5 fun Jewish facts about the 53rd Super Bowl

From Robert Kradft to Adam Levine, this is your definiative top 5 list of Jewish fun facts for the 2019 Super Bowl.

Julian Edelman at NFL: Super Bowl LIII-New England Patriots Press Conference (photo credit: USA TODAY)
Julian Edelman at NFL: Super Bowl LIII-New England Patriots Press Conference
(photo credit: USA TODAY)
On Sunday, more than 100 million American football fans will tune in to the 53rd Super Bowl, when the Los Angeles Rams take on the New England Patriots. And while the Super Bowl is a celebration of the US’s favorite national pastime, this year’s game has plenty of Jewish fun facts.
1. Robert Kraft
For the 11th time, the New England Patriots will take to the field at the Super Bowl this Sunday – the most of any NFL team. And 10 of those have been since Robert Kraft purchased the team in 1994. Kraft, a proud Jew, is also a vocal supporter of Israel. Earlier this year he was given the Genesis Prize Foundation award for his contributions to Israel and the Jewish people. He built Kraft Stadium in Jerusalem, has brought delegations of NFL players to Israel and has donated tens of millions of dollars to Jewish institutions and nonprofits across the United States.
2. Julian Edelman
Kraft isn’t the only prominent Jewish face associated with the Patriots. The team’s wide receiver, Julian Edelman, is also Jewish, and has spoken about his connection to the Jewish community a great deal over the past year. Edelman, whose father is Jewish and mother is Christian, has said in several interviews that he identifies as Jewish and celebrates Jewish holidays. He came to Israel in 2015, regularly talks about his faith on social media, and was particularly vocal in the aftermath of the Pittsburgh synagogue massacre last year. He wore special cleats to a game after the shooting bearing the words “The Tree of Life” written in Hebrew, alongside an Israeli flag and the hashtag #strongerthanhate. He then sold the cleats for $10,000, which he donated to aid the families of the Pittsburgh victims.

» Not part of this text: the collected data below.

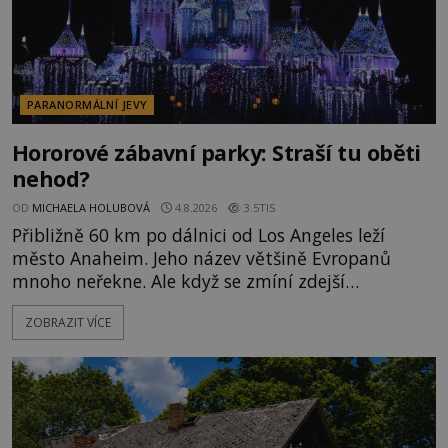
PARANORMÁLNÍ JEVY
Hororové zábavní parky: Straší tu oběti
nehod?
OD
MICHAELA HOLUBOVÁ
4.8.2026
3.5TIS
Přibližně 60 km po dálnici od Los Angeles leží
město Anaheim. Jeho název většině Evropanů
mnoho neřekne. Ale když se zmíní zdejší
Disneyland, je hned jasno. Zábavní park vyroste na
ZOBRAZIT VÍCE
poklidném místě bývalého sadu pomerančovníků.
Klid tu teď rozhodně nepanuje, park navštíví
kolem 17 000 000 zábavychtivých lidí ročně. A ač je
velká snaha to utajit, někteří z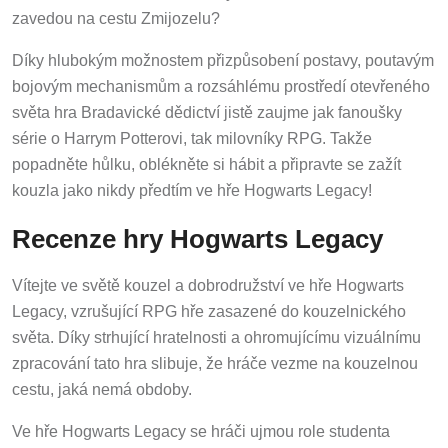
zavedou na cestu Zmijozelu?
Díky hlubokým možnostem přizpůsobení postavy, poutavým
bojovým mechanismům a rozsáhlému prostředí otevřeného
světa hra Bradavické dědictví jistě zaujme jak fanoušky
série o Harrym Potterovi, tak milovníky RPG. Takže
popadněte hůlku, oblékněte si hábit a připravte se zažít
kouzla jako nikdy předtím ve hře Hogwarts Legacy!
Recenze hry Hogwarts Legacy
Vítejte ve světě kouzel a dobrodružství ve hře Hogwarts
Legacy, vzrušující RPG hře zasazené do kouzelnického
světa. Díky strhující hratelnosti a ohromujícímu vizuálnímu
zpracování tato hra slibuje, že hráče vezme na kouzelnou
cestu, jaká nemá obdoby.
Ve hře Hogwarts Legacy se hráči ujmou role studenta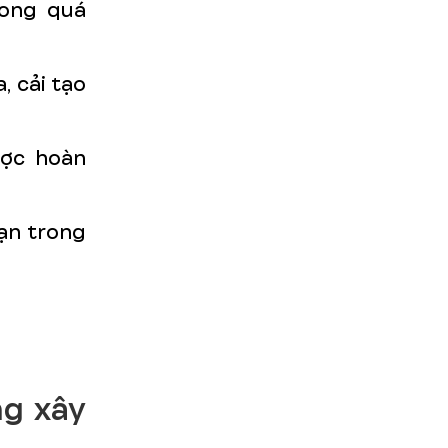
rong quá
, cải tạo
ược hoàn
bạn trong
ng xây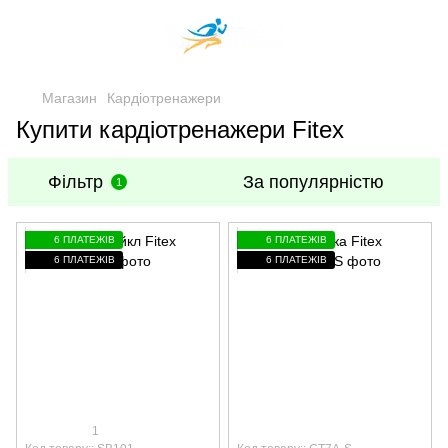
Магазин
Кардіотренажери
Купити кардіотренажери Fitex
Фільтр
За популярністю
1
6 ПЛАТЕЖІВ
6 ПЛАТЕЖІВ
6 ПЛАТЕЖІВ
6 ПЛАТЕЖІВ
1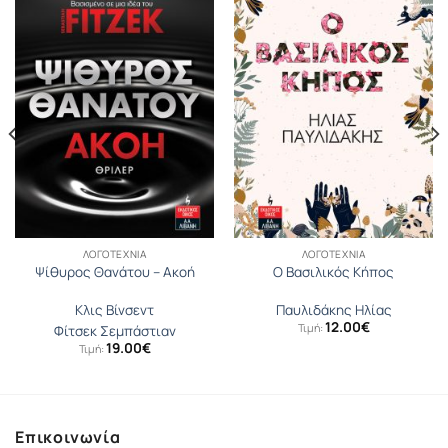
ΛΟΓΟΤΕΧΝΊΑ
ΛΟΓΟΤΕΧΝΊΑ
Ψίθυρος Θανάτου – Ακοή
Ο Βασιλικός Κήπος
Κλις Βίνσεντ
Παυλιδάκης Ηλίας
12.00
€
Τιμή:
Φίτσεκ Σεμπάστιαν
19.00
€
Τιμή:
Επικοινωνία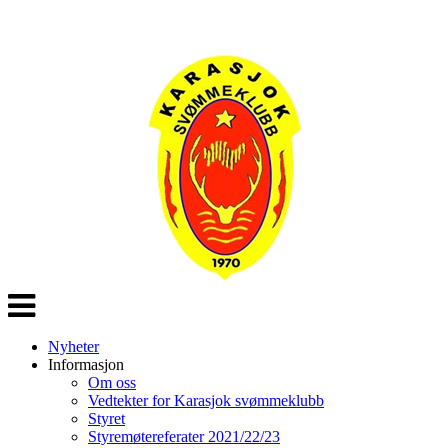
Veksle
navigasjon
Nyheter
Informasjon
Om oss
Vedtekter for Karasjok svømmeklubb
Styret
Styremøtereferater 2021/22/23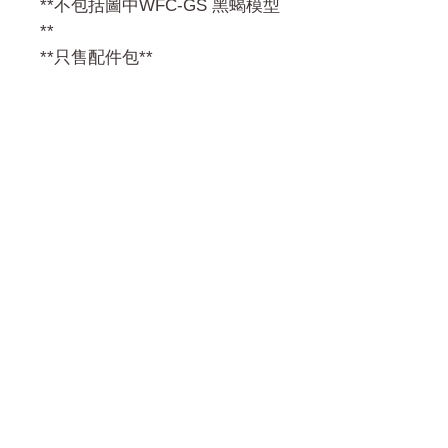
**不包括圖中WFC-GS 黑蝎模型
**
**只售配件包**
門市 Shop
地址︰
油麻地彌敦道534-538
現時點
商場2樓275A
Address:
275A, 2/F, Ins Point
Mall,Nathan Road 534-538,
Yau Ma Tei, Hong Kong.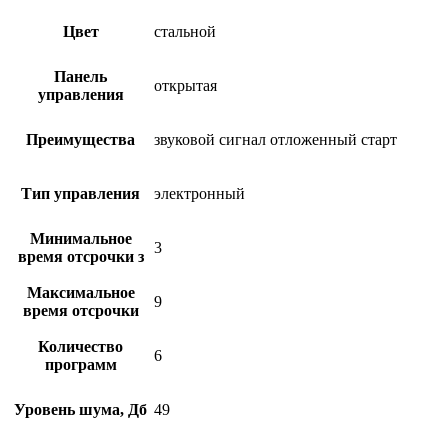
Цвет
стальной
Панель
открытая
управления
Преимущества
звуковой сигнал отложенный старт
Тип управления
электронный
Минимальное
3
время отсрочки з
Максимальное
9
время отсрочки
Количество
6
программ
Уровень шума, Дб
49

The Patriots’s Nate Ebner is also Jewish.
3. Adam Levine
He might not be connected to the sport, but Adam Levine might just be the most Jewish thing about this year’s halftime show. Levine, whose father is Jewish, will be taking the stage during half time with his band Maroon 5, as well as rappers Travis Scott and Big Boi. Levine, who is believed to be the only Jewish man named People’s sexiest man alive. He has said he identifies more as spiritually Jewish than religious, and he chose not to have a bar mitzvah as a teen.
4. Rams’s Jewish history
Sure, neither the owner nor the wide receiver of the Los Angeles Rams are Jewish. But that doesn’t mean the team doesn’t have a long Jewish history. In 1940, Fred Levy became a co-owner of the team, and the first Jewish owner in the NFL in history. From 1972 to 1979, the team was owned by Caroll Rosenbloom, who was raised in a Jewish immigrant family in Baltimore. And the team has a long history of Jewish players, including Len “Butch” Levy who signed in 1942, Mel Bleeker who joined in 1947 and many more, through to Adam Goldberg in 2006.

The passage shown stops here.